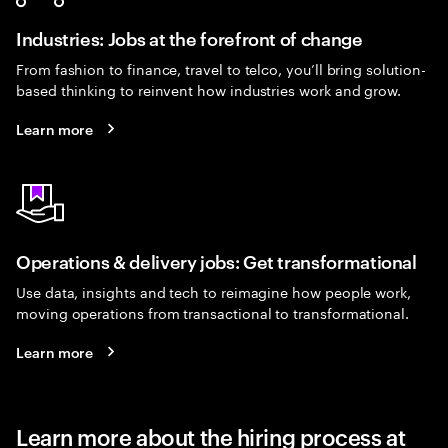
Industries: Jobs at the forefront of change
From fashion to finance, travel to telco, you’ll bring solution-
based thinking to reinvent how industries work and grow.
Learn more
Operations & delivery jobs: Get transformational
Use data, insights and tech to reimagine how people work,
moving operations from transactional to transformational.
Learn more
Learn more about the hiring process at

### TASK INSTRUCTIONS
Wherever "work" appears in the listing, report the line it is on.

### EXPECTED ANSWER
based thinking to reinvent how industries work and grow.
Use data, insights and tech to reimagine how people work,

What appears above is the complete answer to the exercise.